Figure 5: Antibiotics distribution during discharge. Note: (): Doxyciline, (): Piperacillin and Tazobactam, (): Clindamycin, (): Amoxicillin and Clavulanate, (): Clarithromycin, (): Piperacetam, (): Cefpodoxime proxetil, ANC potassium clavulanate, (): Imipenem and Cilastin sodium, (): Feropenem sodium, (): Cefepime and Tazobactum (): Trimethoprim and sulphamethoxazole, (): Ceftriaxone, (): Levofloxacin, (): Amikacin sulphate.

Paired T-test

Paired T-test for Blood Pressure: The treatment appears to have a significant effect on reducing systolic blood pressure, but no significant effect on diastolic blood pressure based on the given data.

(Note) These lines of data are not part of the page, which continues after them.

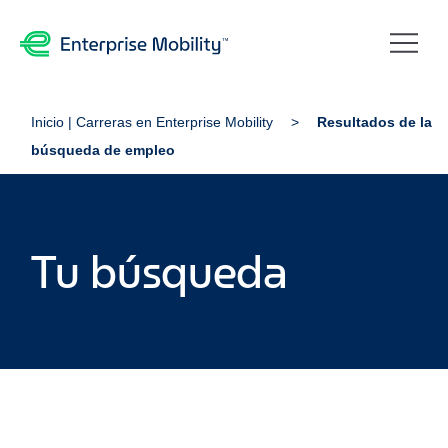
Inicio | Carreras en Enterprise Mobility
Resultados de la
búsqueda de empleo
Tu búsqueda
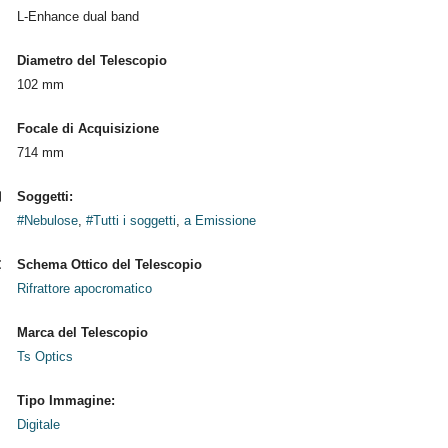
L-Enhance dual band
Diametro del Telescopio
102 mm
Focale di Acquisizione
714 mm
Soggetti:
#Nebulose
,
#Tutti i soggetti
,
a Emissione
Schema Ottico del Telescopio
Rifrattore apocromatico
Marca del Telescopio
Ts Optics
Tipo Immagine:
Digitale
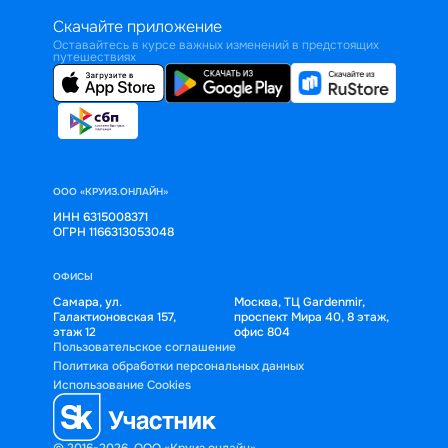
Скачайте приложение
Оставайтесь в курсе важных изменений в предстоящих
путешествиях
ООО «КРУИЗ.ОНЛАЙН»
ИНН 6315008371
ОГРН 1166313053048
ОФИСЫ
Самара, ул.
Москва, ТЦ Gardenmir,
Галактионовская 157,
проспект Мира 40, 8 этаж,
этаж 12
офис 804
Пользовательское соглашение
Политика обработки персональных данных
Использование Cookies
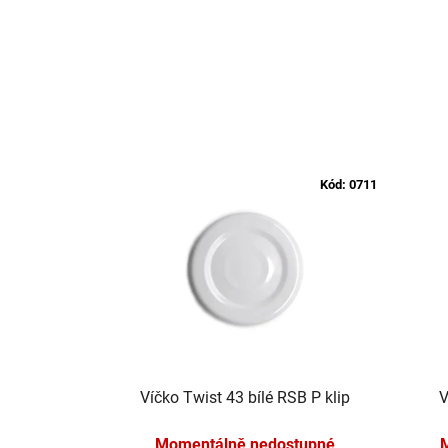
Kód:
0711
Víčko Twist 43 bílé RSB P klip
V
Momentálně nedostupné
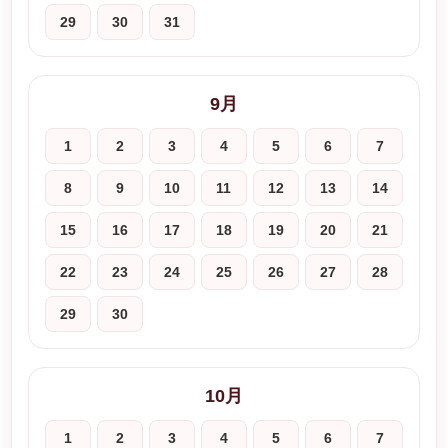
29
30
31
9月
1
2
3
4
5
6
7
8
9
10
11
12
13
14
15
16
17
18
19
20
21
22
23
24
25
26
27
28
29
30
10月
1
2
3
4
5
6
7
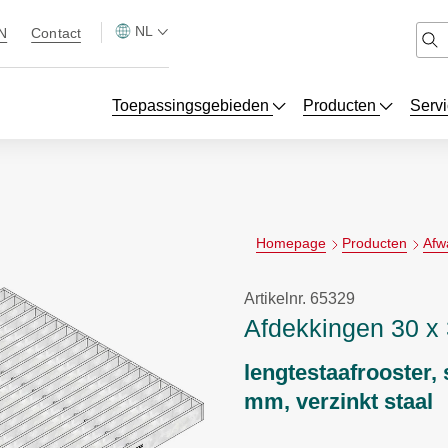
NL
N
Contact
Toepassingsgebieden
Producten
Serv
Homepage
Producten
Afw
Artikelnr. 65329
Afdekkingen 30 x 
lengtestaafrooster, 
mm, verzinkt staal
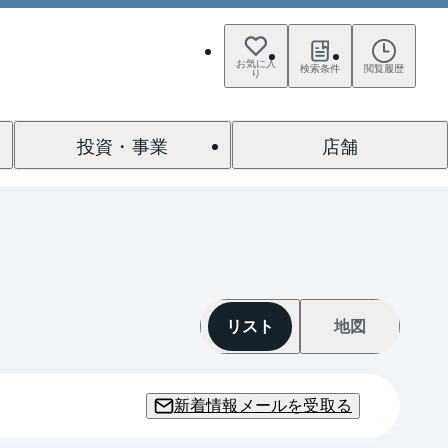
お気に入
検索条件
閲覧履歴
り
投資・事業
店舗
リスト
地図
新着情報メールを受取る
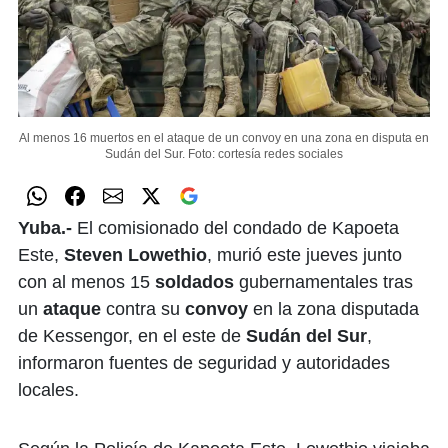
Al menos 16 muertos en el ataque de un convoy en una zona en disputa en
Sudán del Sur.
Foto: cortesía redes sociales
Yuba.-
El comisionado del condado de Kapoeta
Este,
Steven Lowethio
, murió este jueves junto
con al menos 15
soldados
gubernamentales tras
un
ataque
contra su
convoy
en la zona disputada
de Kessengor, en el este de
Sudán del Sur
,
informaron fuentes de seguridad y autoridades
locales.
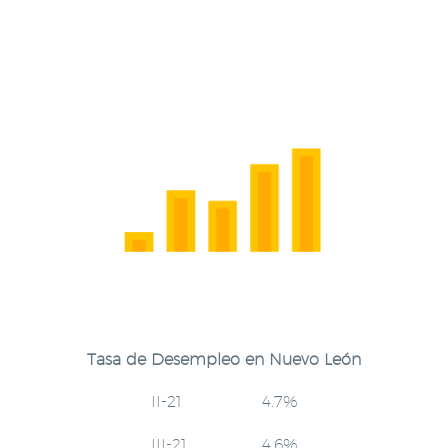
Tasa de Desempleo en Nuevo León
II-21 4.7%
III-21 4.6%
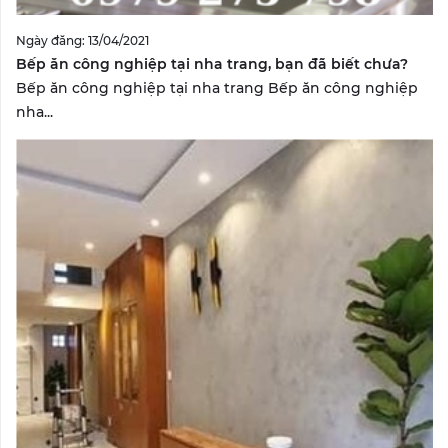
Ngày đăng: 13/04/2021
Bếp ăn công nghiệp tại nha trang, bạn đã biết chưa?
Bếp ăn công nghiệp tại nha trang Bếp ăn công nghiệp
nha...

Paired T-test for Esr: The results suggest that there is a significant difference between ESR before and after treatment. The positive mean difference and the 95% confidence interval being entirely above zero indicate that the treatment is associated with a statistically significant decrease in ESR.

Paired T-Test for Abg: The results suggest that there is a large difference between ABG levels before and after treatment. The p-value is lower than the common significance level of 0.05, indicating that we pass to reject the null hypothesis.

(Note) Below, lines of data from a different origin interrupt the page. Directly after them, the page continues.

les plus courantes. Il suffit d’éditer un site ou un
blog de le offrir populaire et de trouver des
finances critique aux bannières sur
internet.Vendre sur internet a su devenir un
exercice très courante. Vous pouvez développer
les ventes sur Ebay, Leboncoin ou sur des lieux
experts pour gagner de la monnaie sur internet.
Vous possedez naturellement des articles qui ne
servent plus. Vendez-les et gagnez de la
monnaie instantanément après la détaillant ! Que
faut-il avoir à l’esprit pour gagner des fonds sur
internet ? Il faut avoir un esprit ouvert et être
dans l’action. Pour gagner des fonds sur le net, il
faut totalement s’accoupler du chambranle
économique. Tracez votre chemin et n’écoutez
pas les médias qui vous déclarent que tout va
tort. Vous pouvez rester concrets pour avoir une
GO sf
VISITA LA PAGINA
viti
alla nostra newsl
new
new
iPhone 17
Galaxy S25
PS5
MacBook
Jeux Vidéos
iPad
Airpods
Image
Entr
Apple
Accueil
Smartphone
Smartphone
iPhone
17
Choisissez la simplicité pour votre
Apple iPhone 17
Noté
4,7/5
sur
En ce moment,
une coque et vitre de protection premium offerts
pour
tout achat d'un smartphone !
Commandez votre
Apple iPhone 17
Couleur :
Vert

Paired T-test for total leukocytes: The results suggest that there is a significant difference between total leukocyte counts before and after treatment. The positive mean difference and the 95% confidence interval being entirely above zero indicate that the treatment is associated with a statistically significant increase in total leukocyte counts.

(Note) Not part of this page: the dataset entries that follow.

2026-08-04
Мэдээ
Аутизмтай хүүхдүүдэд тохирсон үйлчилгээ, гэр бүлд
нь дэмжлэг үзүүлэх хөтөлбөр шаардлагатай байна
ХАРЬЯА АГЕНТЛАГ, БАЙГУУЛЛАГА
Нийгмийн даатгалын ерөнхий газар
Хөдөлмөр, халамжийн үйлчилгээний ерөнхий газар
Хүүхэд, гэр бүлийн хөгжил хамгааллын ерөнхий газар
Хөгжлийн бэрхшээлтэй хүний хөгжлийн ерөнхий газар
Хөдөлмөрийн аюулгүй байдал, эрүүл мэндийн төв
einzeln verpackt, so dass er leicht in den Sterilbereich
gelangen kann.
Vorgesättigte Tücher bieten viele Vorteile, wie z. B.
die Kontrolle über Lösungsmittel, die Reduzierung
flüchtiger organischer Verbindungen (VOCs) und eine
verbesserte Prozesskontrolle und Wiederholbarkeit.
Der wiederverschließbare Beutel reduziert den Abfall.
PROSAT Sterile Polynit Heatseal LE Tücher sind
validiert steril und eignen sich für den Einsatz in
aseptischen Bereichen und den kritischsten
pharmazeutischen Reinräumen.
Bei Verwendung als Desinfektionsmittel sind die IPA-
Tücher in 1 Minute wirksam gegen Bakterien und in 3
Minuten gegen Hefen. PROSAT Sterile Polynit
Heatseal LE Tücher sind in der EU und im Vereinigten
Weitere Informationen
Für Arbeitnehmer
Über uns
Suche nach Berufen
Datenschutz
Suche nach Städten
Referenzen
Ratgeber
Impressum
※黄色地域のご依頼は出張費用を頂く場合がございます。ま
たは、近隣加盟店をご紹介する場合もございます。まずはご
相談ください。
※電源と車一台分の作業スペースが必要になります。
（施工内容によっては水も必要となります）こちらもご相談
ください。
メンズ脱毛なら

In our discussion, our prospective study provided valuable direct insights into the effectiveness of sepsis treatment, offering real- world context and practical implications for clinicians through active observation and measurement of treatment outcomes. In contrast, the referenced topic review by Gregory A Schmidt and Jess Mandel presented a broader perspective on sepsis management, establishing general principles, approaches, and overarching strategies. The review, aligning with the 2021 Surviving Sepsis Campaign guidelines, emphasized the critical role of early blood cultures, a sentiment reinforced by a multicenter randomized trial highlighting the sensitivity of post-antimicrobial blood cultures. This synthesis of direct observation and established principles contributes to a more holistic understanding of effective sepsis management.

Conclusion

In summary, the evaluation of sepsis treatments through prospective studies offers a nuanced understanding of their real- world effectiveness, considering diverse patient demographics and uncontrolled variables. This practical approach, despite potential biases, serves as a crucial link between controlled experiments and the complexities of everyday clinical practice. The knowledge gained from these investigations contributes to evidence-based and patient-centered treatment strategies, recognizing the intricacies of sepsis management. While emphasizing the need for rigorous statistical methodologies, the integration of observational and experimental data enriches our comprehension, guiding healthcare professionals toward holistic and adaptable approaches in addressing the complexities of sepsis treatment.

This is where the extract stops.